There was one moment when I thought that, if I closed my eyes, it would be my father I heard, singing my mother’s praises.

One would suppose that such a thought would have cheered me—for their love turned out well enough.

But all I could think was that lightning does not strike twice.

Though William’s obstacles appear less severe than my father’s—at least he has neither wife nor royal child to contend with—they are obstacles nonetheless.

I do you the credit of believing you are not unaware of them.

But Minuette, what most worries me is the change in William.

My ever-practical, hardheaded brother is prepared to dismiss every ambition and scrap of counsel to have you.

William, who has never had any illusions where women were concerned, who carelessly married off Eleanor in order to enjoy her without complication, has made of you an angel of worship, like a saint on a pedestal.
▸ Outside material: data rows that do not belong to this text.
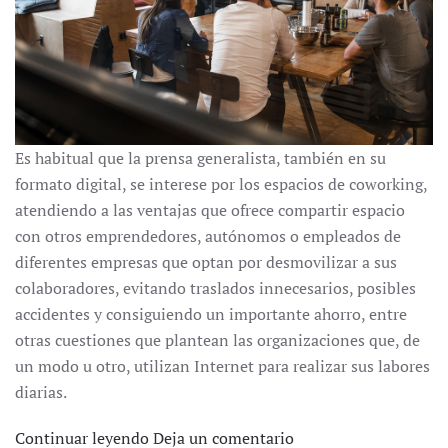
Es habitual que la prensa generalista, también en su
formato digital, se interese por los espacios de coworking,
atendiendo a las ventajas que ofrece compartir espacio
con otros emprendedores, autónomos o empleados de
diferentes empresas que optan por desmovilizar a sus
colaboradores, evitando traslados innecesarios, posibles
accidentes y consiguiendo un importante ahorro, entre
otras cuestiones que plantean las organizaciones que, de
un modo u otro, utilizan Internet para realizar sus labores
diarias.
Continuar leyendo
Deja un comentario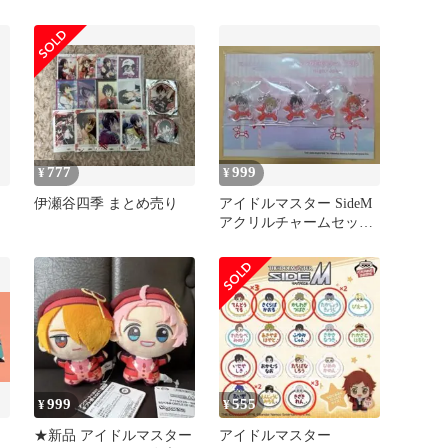
し
クリルバッジ
A3サイズ
777
999
¥
¥
伊瀬谷四季 まとめ売り
アイドルマスター SideM
アクリルチャームセット
High×Joker
999
555
¥
¥
★新品 アイドルマスター
アイドルマスター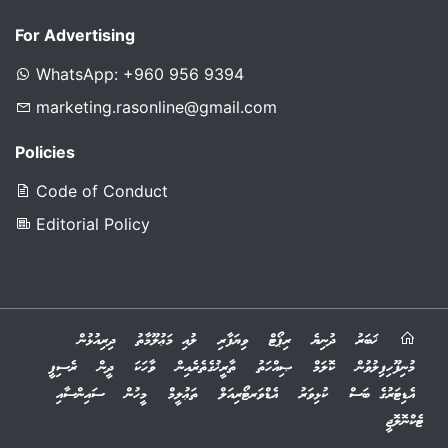
For Advertising
WhatsApp: +960 956 9394
marketing.rasonline@gmail.com
Policies
Code of Conduct
Editorial Policy
ޚަބަރު
ދުނިޔެ
ރިޕޯޓް
ވިޔަފާރި
ލުއި މަޢުލޫމާތު
ދިރިއުޅުން
މުނިފޫހިފިލުވުން
ކޮލަމް
ޞިއްހަތު
ތާރީޚުގެތެރެއިން
ވާހަކަ
ދީން
ރެސިޕީ
އެޑިޓަރުގެ ބަސް
ކުޅިވަރު
އެޑްވަރޓޯރިއަލް
ތަޢުލީމް
މީހުން
ސައިންސާއި
ޓެކްނޮލޮޖީ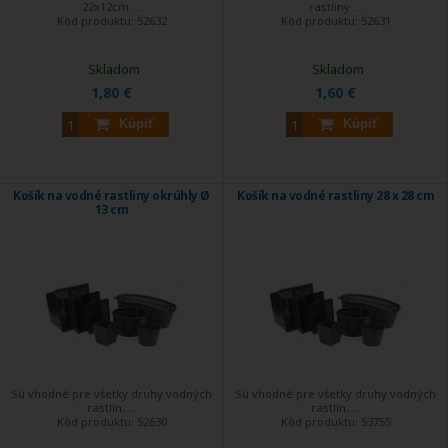
22x12cm ...
rastliny ...
Kód produktu:
52632
Kód produktu:
52631
Skladom
Skladom
1,80 €
1,60 €
Kúpiť
Kúpiť
Košík na vodné rastliny okrúhly Ø
Košík na vodné rastliny 28 x 28 cm
13 cm
Sú vhodné pre všetky druhy vodných
Sú vhodné pre všetky druhy vodných
rastlín, ...
rastlín, ...
Kód produktu:
52630
Kód produktu:
53755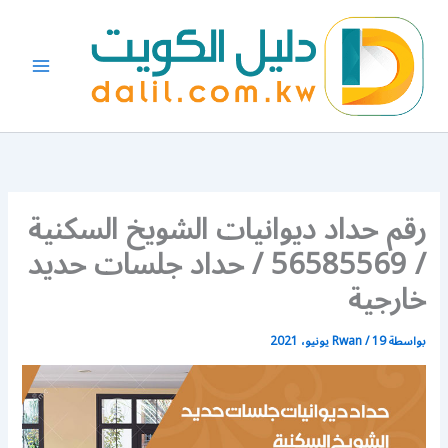
خطي
لى
لمحتوى
رقم حداد ديوانيات الشويخ السكنية
/ 56585569 / حداد جلسات حديد
خارجية
بواسطة
19 يونيو، 2021
/
Rwan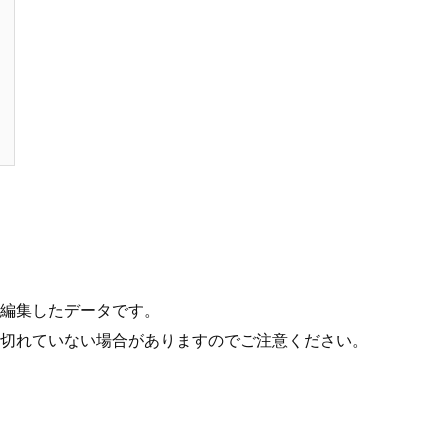
編集したデータです。
り切れていない場合がありますのでご注意ください。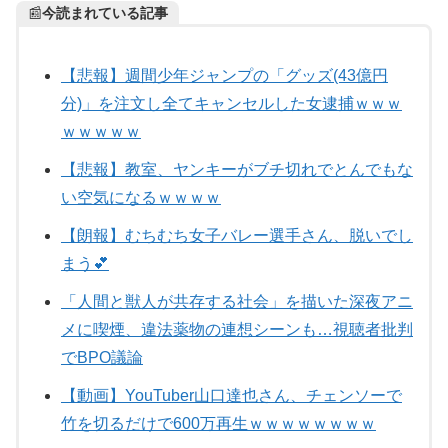
📰
今読まれている記事
【悲報】週間少年ジャンプの「グッズ(43億円
分)」を注文し全てキャンセルした女逮捕ｗｗｗ
ｗｗｗｗｗ
【悲報】教室、ヤンキーがブチ切れでとんでもな
い空気になるｗｗｗｗ
【朗報】むちむち女子バレー選手さん、脱いでし
まう💕
「人間と獣人が共存する社会」を描いた深夜アニ
メに喫煙、違法薬物の連想シーンも…視聴者批判
でBPO議論
【動画】YouTuber山口達也さん、チェンソーで
竹を切るだけで600万再生ｗｗｗｗｗｗｗｗ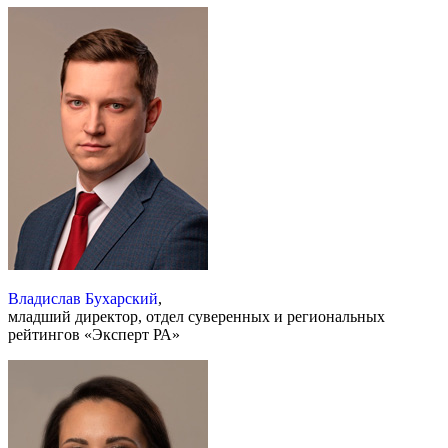
Владислав Бухарский
,
младший директор, отдел суверенных и региональных
рейтингов «Эксперт РА»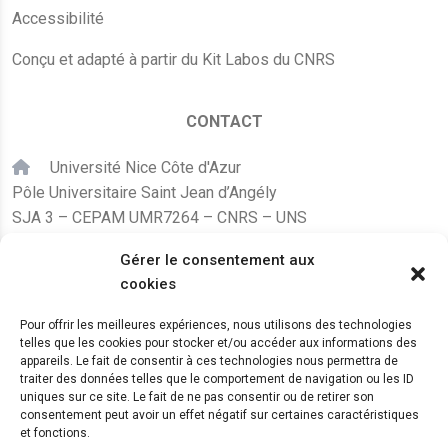
Accessibilité
Conçu et adapté à partir du Kit Labos du CNRS
CONTACT
Université Nice Côte d'Azur
Pôle Universitaire Saint Jean d’Angély
SJA 3 – CEPAM UMR7264 – CNRS – UNS
24, avenue des Diables Bleus
Gérer le consentement aux
F – 06300 Nice
cookies
karine.fleurot@cnrs.fr
Pour offrir les meilleures expériences, nous utilisons des technologies
telles que les cookies pour stocker et/ou accéder aux informations des
+33 (0)4 89 15 24 08
appareils. Le fait de consentir à ces technologies nous permettra de
traiter des données telles que le comportement de navigation ou les ID
uniques sur ce site. Le fait de ne pas consentir ou de retirer son
LE CEPAM EST HÉBERGÉ PAR
consentement peut avoir un effet négatif sur certaines caractéristiques
et fonctions.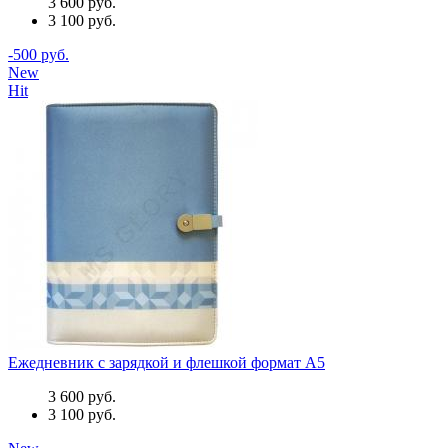
3 600 руб.
3 100 руб.
-500 руб.
New
Hit
Ежедневник с зарядкой и флешкой формат A5
3 600 руб.
3 100 руб.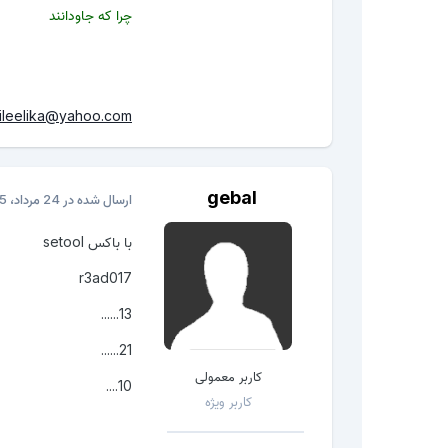
چرا که جاودانند
ileelika@yahoo.com
gebal
ارسال شده در
24 مرداد، 2015
با باکس setool
r3ad017
13......
21......
کاربر معمولی
10....
کاربر ویژه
And yet, for all my concern, perhaps that is precisely where his future wife belongs.

For make no mistake, Minuette, to be a queen consort is to be a symbol more than an individual.

The primary task of a consort may be straightforward—to bear a royal son—but straightforward is not the same as simple.

You lived with my mother too long to believe that.

To be a king is to be born favoured of God and man and to live for one’s people as much, if not more so, than for oneself. To be a queen consort is to live for one’s husband and children. And until very recently, the only path to queenship has been to marry a king.

I remember the first time that point was brought home.

I was quite young—only four or five—when my father joined me in a pleasure barge on the Thames as we progressed from Greenwich to Richmond.

He was in a playful mood that day, and when I asked him why I had to study so many subjects, he told me about his sisters, Margaret and Mary, who had been queens of Scotland and France respectively.

(Though Mary, it is well noted, was a French queen for such a brief time as to be hardly worth mentioning.)

“You are a daughter and sister of kings as they were,” he noted.

“And someday you will likely be a queen yourself. Where would you like to be queen of when you are grown, my sweet? France? Spain?” (I know now he was being optimistic—neither country was likely to offer for the questionably legitimate daughter of a heretic king at the time. How circumstances have changed!)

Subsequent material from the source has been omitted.